Is something rubbing on the wheel? 

Do you mean changing to metal wheels on Aristocraft "roller bearing" trucks like these? 










These take a different wheelset or they bind. Aristo suggests you buy these 29100 trucks with the metal wheels in them so you're sure to get the right wheelset. You also get 2 spare couplers that way.


----------



## pete (Jan 2, 2008)

No not that style they are the stock ones that come one the cares. They have the springs in them and they flex you can also twist them a little. The wheels spin ok but the trucks but will not roll when placed on the track. They may go two or three inches and stop but the lgb and usa will roll six or ten inches not sure what the problem is.


----------



## markoles (Jan 2, 2008)

Pete,


Are the brake shoes on the Aristo trucks rubbing the top of the rail?  I had that problem when I put USA trains regular metal wheels in Aristo Archbar trucks.  Solution was to cut the bottoms of the brake shoes off.  Problem solved.


Mark


----------



## Greg Elmassian (Jan 3, 2008)

Pete, I'm a little confused, do you really have ball bearings? Where did you buy them? From re-reading the post it sounds like you have Aristo cars with factory ball bearing wheels. Are the ball bearings between the axle and the wheel, or are they in the sideframes between the sideframe and the axle? 

Regards, Greg


----------



## pete (Jan 2, 2008)

The wheels are san-val wheels.They do not roll freely as the lgb and usa cars do . I have checked and can not find where they are hanging up. The difference between the way the aristo and lgb,usa cars roll is big. The next thing i,am going to try is to drill out the holes where the axels sit in the trucks to make them larger. Hopfully that will allow the wheels to roll better/DesktopModules/NTForums/themes/mls/emoticons/hehe.gif


----------



## rpc7271 (Jan 2, 2008)

The axle diameter may be different than what was in there before. Do you still have the old wheels. Get a caliper and measure both axle diameters.


----------



## Bret W Tesson (Jan 6, 2008)

Pete,

The San Val wheels do NOT roll nearly as freely as the LGB ball bearing wheels.  You can easily see this by simply spinning one of the wheels (it stops pretty quickly unlike the LGB wheels).  Most of the time the axles actually turn in the journal.  If they fit too tight in the journal, the car will not roll well.  The ball bearings will help some..particularly in curves when the wheels are trying to turn at different speeds.   That's been my experience.


----------



## aceinspp (Jan 2, 2008)

Did you do the instalation of the BB or did the cars come that way.  Sounds like you added and then used the wrong wheels sets.  Later RJD


----------



## Greg Elmassian (Jan 3, 2008)

If you have ball bearing WHEELSETS, where the ball bearings are between the axle and the wheel, the last thing you want turning is the axle in the journal, this defeats the purpose of the ball bearings. I think the reason the axle does NOT turn in the journals is ON PURPOSE. 

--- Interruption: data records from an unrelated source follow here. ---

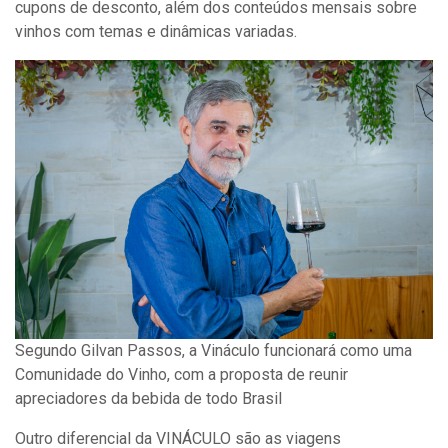
cupons de desconto, além dos conteúdos mensais sobre
vinhos com temas e dinâmicas variadas.
Segundo Gilvan Passos, a Vináculo funcionará como uma
Comunidade do Vinho, com a proposta de reunir
apreciadores da bebida de todo Brasil
Outro diferencial da VINÁCULO são as viagens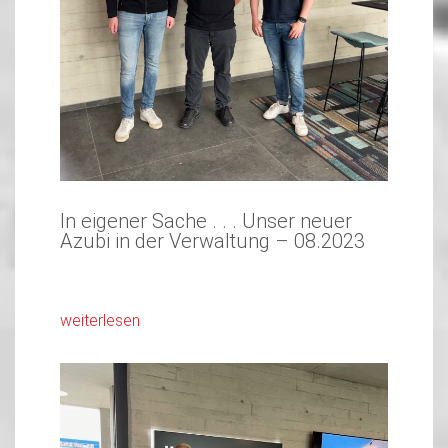
In eigener Sache . . . Unser neuer
Azubi in der Verwaltung – 08.2023
weiterlesen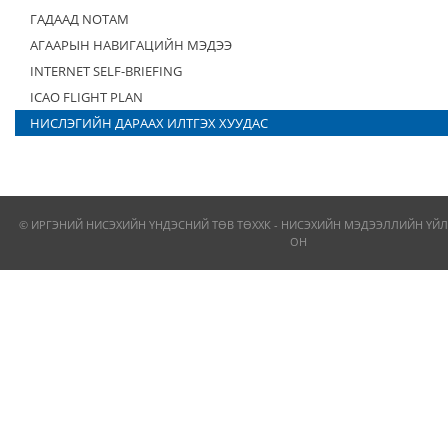
ГАДААД NOTAM
АГААРЫН НАВИГАЦИЙН МЭДЭЭ
INTERNET SELF-BRIEFING
ICAO FLIGHT PLAN
НИСЛЭГИЙН ДАРААХ ИЛТГЭХ ХУУДАС
© ИРГЭНИЙ НИСЭХИЙН ҮНДЭСНИЙ ТӨВ ТӨХХК - НИСЭХИЙН МЭДЭЭЛЛИЙН ҮЙЛ
ОН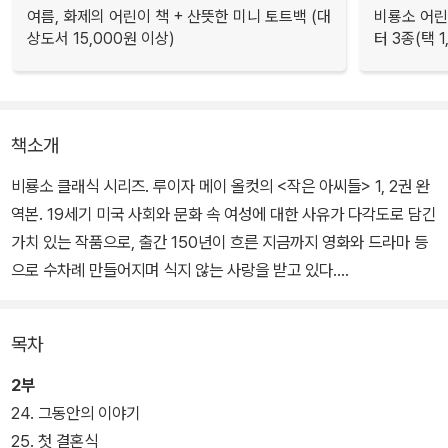
여름, 화제의 어린이 책 + 산뜻한 미니 토트백 (대
비룡소 어린
상도서 15,000원 이상)
터 3종(택 1
책소개
비룡소 클래식 시리즈. 루이자 메이 올컷의 <작은 아씨들> 1, 2권 완
역본. 19세기 미국 사회와 문화 속 여성에 대한 사유가 다각도로 담긴
가치 있는 작품으로, 출간 150년이 흐른 지금까지 영화와 드라마 등
으로 수차례 만들어지며 식지 않는 사랑을 받고 있다.
<작은 아씨들>은 미국 남북전쟁이 한창이던 때, 아버지의 부재와 어
목차
려운 집안 형편 속에서도 올곧게 성장해 나가는 마치 집안의 네 자매
메그, 조, 베스, 에이미의 이야기를 그린 작품이다. 1868년 1부가 출
2부
간된 후 자매들을 결혼시켜 달라는 독자들의 뜨거운 요청을 받아들인
24. 그동안의 이야기
올컷은 석 달간 집필하여 이듬해에 2부를 출간하게 된다.
25. 첫 결혼식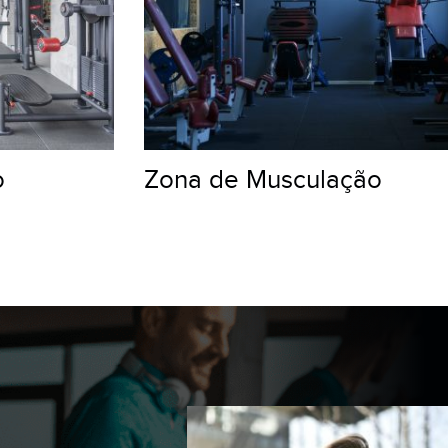
ZUMBA
18H50
o
Zona de Musculação
GLÚTEO
19H30
TRX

Now, not to confuse the issue where the ball bearings are in the journal, between the sideframe and the axle, and the wheels are rigidly attached to the axle. 

My experience with san val wheels is that they are not as free rolling as the LGB (best) and the Aristocraft (good) sets. 

Regards, Greg


----------



## pete (Jan 2, 2008)

I  added the wheels myself and like i said the wheels when installed in lgb and usa cars  they roll great but not so with the aristo-craft cars.I think it may have to do with the way the aristo trucks flex and  the others do not/DesktopModules/NTForums/themes/mls/emoticons/hehe.gif


----------



## Greg Elmassian (Jan 3, 2008)

Check to see that the outside face of the wheel is not rubbing against the back of the sideframes... something is fishy. The axles should not turn in the journals....

Regards, Greg


----------